■ Brief
Copy nothing past the line containing "Parliament Debate Explained". Transcribe every line of the listing below up to and including it, from the first, except pictures.

______________________________

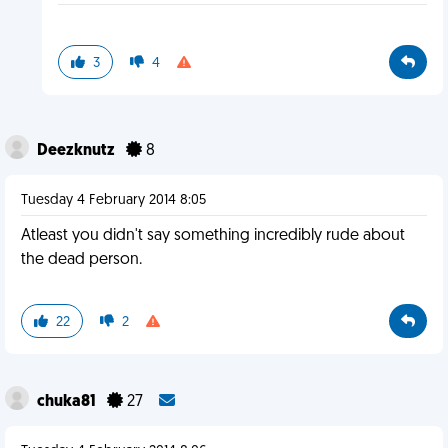
3
4
Deezknutz
8
Tuesday 4 February 2014 8:05
Atleast you didn't say something incredibly rude about
the dead person.
22
2
chuka81
27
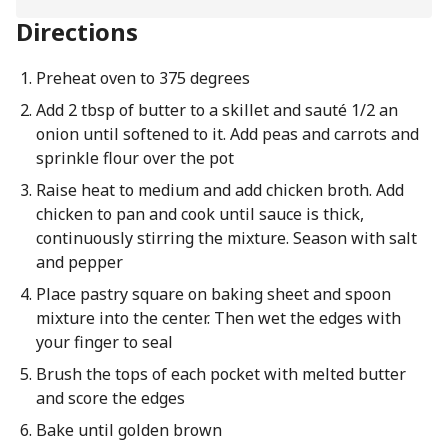
Directions
Preheat oven to 375 degrees
Add 2 tbsp of butter to a skillet and sauté 1/2 an
onion until softened to it. Add peas and carrots and
sprinkle flour over the pot
Raise heat to medium and add chicken broth. Add
chicken to pan and cook until sauce is thick,
continuously stirring the mixture. Season with salt
and pepper
Place pastry square on baking sheet and spoon
mixture into the center. Then wet the edges with
your finger to seal
Brush the tops of each pocket with melted butter
and score the edges
Bake until golden brown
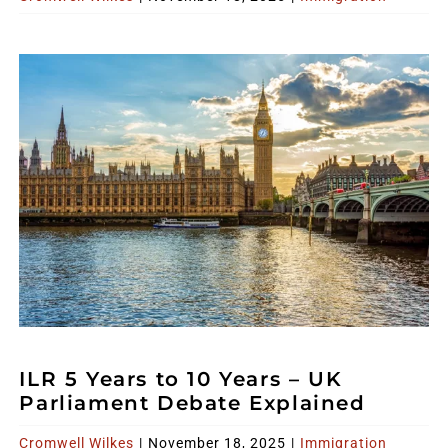
ILR 5 Years to 10 Years – UK
Parliament Debate Explained
Cromwell Wilkes
|
November 18, 2025
|
Immigration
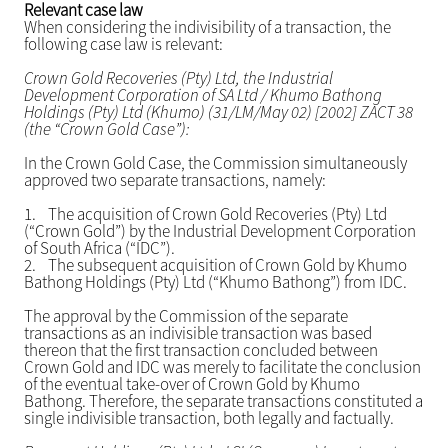
Relevant case law
When considering the indivisibility of a transaction, the
following case law is relevant:
Crown Gold Recoveries (Pty) Ltd, the Industrial
Development Corporation of SA Ltd / Khumo Bathong
Holdings (Pty) Ltd (Khumo) (31/LM/May 02) [2002] ZACT 38
(the “Crown Gold Case”):
In the Crown Gold Case, the Commission simultaneously
approved two separate transactions, namely:
1.
The acquisition of Crown Gold Recoveries (Pty) Ltd
(“Crown Gold”) by the Industrial Development Corporation
of South Africa (“IDC”).
2.
The subsequent acquisition of Crown Gold by Khumo
Bathong Holdings (Pty) Ltd (“Khumo Bathong”) from IDC.
The approval by the Commission of the separate
transactions as an indivisible transaction was based
thereon that the first transaction concluded between
Crown Gold and IDC was merely to facilitate the conclusion
of the eventual take-over of Crown Gold by Khumo
Bathong. Therefore, the separate transactions constituted a
single indivisible transaction, both legally and factually.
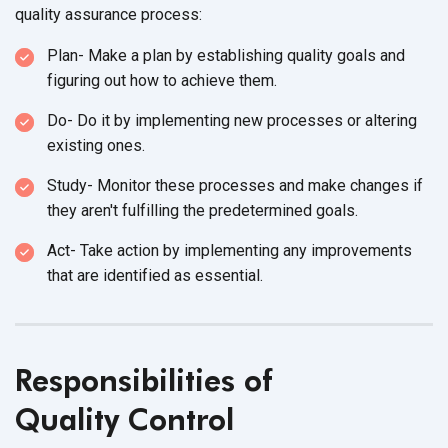
quality
assurance process:
Plan- Make a plan by establishing quality goals and
figuring out how to
achieve them.
Do- Do it by implementing new processes or altering
existing ones.
Study- Monitor these processes and make changes if
they aren't fulfilling the
predetermined goals.
Act- Take action by implementing any improvements
that are identified
as essential.
Responsibilities of
Quality Control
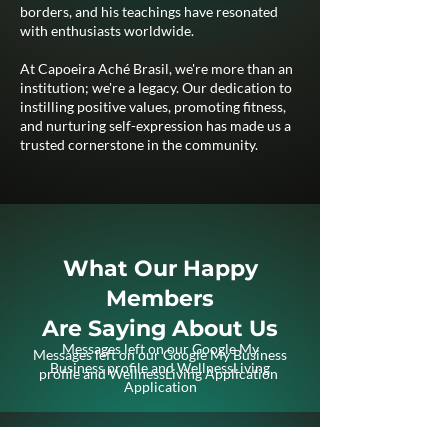
borders, and his teachings have resonated
with enthusiasts worldwide.
At Capoeira Aché Brasil, we're more than an
institution; we're a legacy. Our dedication to
instilling positive values, promoting fitness,
and nurturing self-expression has made us a
trusted cornerstone in the community.
What Our Happy
Members
Are Saying About Us
Messages left on our Google My
Messages left on our Google My Business
Business profile and WellnessLiving
profile and WellnessLiving Application
Application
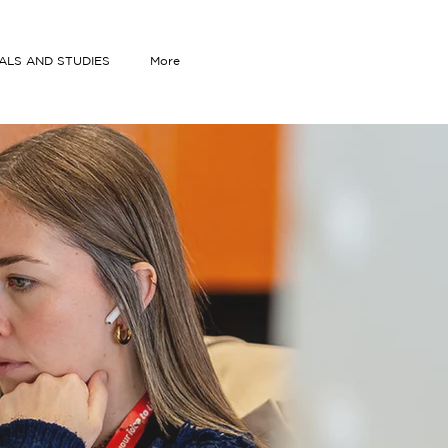
IALS AND STUDIES
More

______________________________

■ Task response
3
4
Deezknutz
8
Tuesday 4 February 2014 8:05
Atleast you didn't say something incredibly rude about
the dead person.
22
2
chuka81
27
Directions
Preheat oven to 375 degrees
Add 2 tbsp of butter to a skillet and sauté 1/2 an
onion until softened to it. Add peas and carrots and
sprinkle flour over the pot
Raise heat to medium and add chicken broth. Add
chicken to pan and cook until sauce is thick,
continuously stirring the mixture. Season with salt
and pepper
Place pastry square on baking sheet and spoon
mixture into the center. Then wet the edges with
your finger to seal
Brush the tops of each pocket with melted butter
and score the edges
Bake until golden brown
ILR 5 Years to 10 Years – UK
Parliament Debate Explained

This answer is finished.